If you thought there were tears after SCOTUS flushed Texas’s election lawsuit down the toilet last December, wait until this one gets appealed up and they flush it the same way.
The opinion is long but you’ll get the full flavor from the first three pages or so, beginning with the opening words, “This lawsuit represents a historic and profound abuse of the judicial process.”
Right. They used the gravitas of the legal system to launder innuendo about election fraud, making it seem superficially more credible than it was. Any schmuck can claim that the election was rigged on an Internet message board, but to claim in federal court that it was rigged?
Well, there must be something to it then.
There wasn’t. Judge Linda Parker held an extended hearing with Lin Wood, Sidney Powell, and other lawyers on the case last month scrutinizing the affidavits they submitted as “proof” that fraud had occurred. It didn’t go well:
One affidavit highlighted by the judge at the hearing was submitted as evidence of alleged fraudulent collusion between Democratic election workers and U.S. Postal Service employees. The affidavit was signed by a man who claimed he saw a young couple deliver several large plastic bags to a postal worker who he said appeared to be waiting for them. There were no markings on the bags or any indication of what was inside, but the witness said it was “odd” and that it “could be” ballots.
“I don’t think I’ve ever really seen an affidavit that has made so many leaps,” Parker said. “This is really fantastical. My question to counsel here is — how can any of you, as officers to the court, present this type of affidavit? Is there anything in here that is not speculative?”…
Parker pointed to several other examples of what she described as errors in the affidavits that could reasonably be seen as obvious red flags for a lawyer, including claims that some Michigan towns had voter turnout that was many times the amount of eligible voters, and that a hand recount in one town had found evidence of fraud even though no such recount had taken place.
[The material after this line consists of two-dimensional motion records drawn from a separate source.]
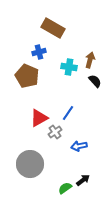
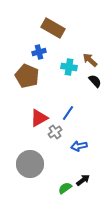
brown arrow: rotated 63 degrees counterclockwise
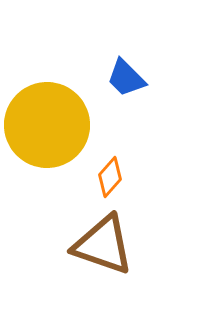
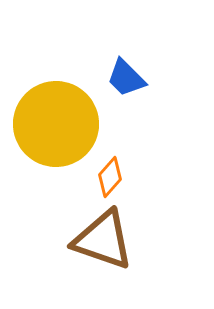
yellow circle: moved 9 px right, 1 px up
brown triangle: moved 5 px up
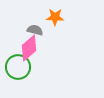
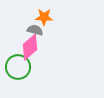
orange star: moved 11 px left
pink diamond: moved 1 px right, 1 px up
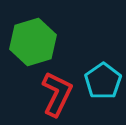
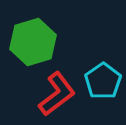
red L-shape: rotated 27 degrees clockwise
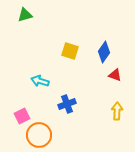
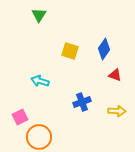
green triangle: moved 14 px right; rotated 42 degrees counterclockwise
blue diamond: moved 3 px up
blue cross: moved 15 px right, 2 px up
yellow arrow: rotated 90 degrees clockwise
pink square: moved 2 px left, 1 px down
orange circle: moved 2 px down
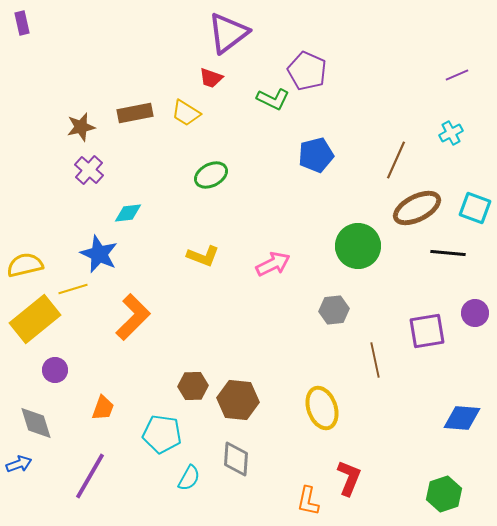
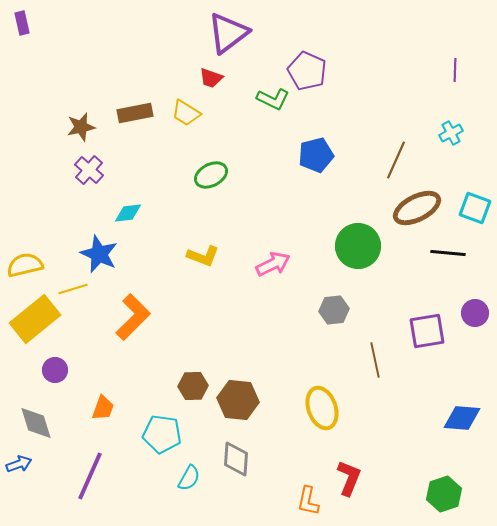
purple line at (457, 75): moved 2 px left, 5 px up; rotated 65 degrees counterclockwise
purple line at (90, 476): rotated 6 degrees counterclockwise
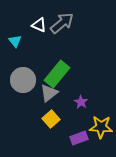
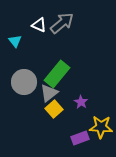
gray circle: moved 1 px right, 2 px down
yellow square: moved 3 px right, 10 px up
purple rectangle: moved 1 px right
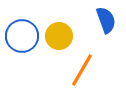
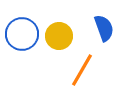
blue semicircle: moved 2 px left, 8 px down
blue circle: moved 2 px up
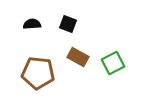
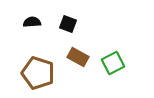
black semicircle: moved 2 px up
brown pentagon: rotated 12 degrees clockwise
I didn’t watch the hearing but reportedly “none of the attorneys were able to tell Judge Parker that they had done any work to verify the underlying affidavits.” Why would they have tried to so that? The lawsuit was a undisguised political ploy to try to discredit Biden’s victory in the popular imagination, not a serious probative exercise, just like Parker says. She couldn’t resist highlighting in her opinion how stupid and self-contradictory it was, too:
The point was never to win the “Kraken” lawsuits, as they didn’t have any evidence to do that. The point was simply to file them and trust that they’d cast suspicion on a disfavored political result. That’s an abuse of the legal process.
Powell, Wood, and the others are now on the hook for the state’s attorneys’ fees and will have their actions scrutinized for professional discipline by their respective state bars. Parker made a point of saying that disbarment should be on the table:
The real indignity is sentencing them to 12 hours of mandatory continuing legal education on pleading and election law, which is like sending a soldier on the battlefield back to basic training. It’s the judge telling them that they’ve fallen so far short of elementary competence in their profession that they need remedial instruction. In David French’s words, she sent them “back to school to relearn how to lawyer.”
I expect Powell and Wood, at least, will now start grumbling in the media about having been unfairly punished by an “Obama judge,” which seems not so smart to me. Parker’s whole point is that the “Kraken” lawyers used the legal system to execute a political smear. Accusing the judge in this case of being a biased partisan hack would be further evidence for a disciplinary board that Parker was right. On the other hand, does Sidney Powell care about being disciplined or even losing her law license? She’s a well-known right-wing “personality” now; that’s her real career. And besides, she has much bigger problems than having to pay Michigan’s attorneys’ fees. Much, much bigger.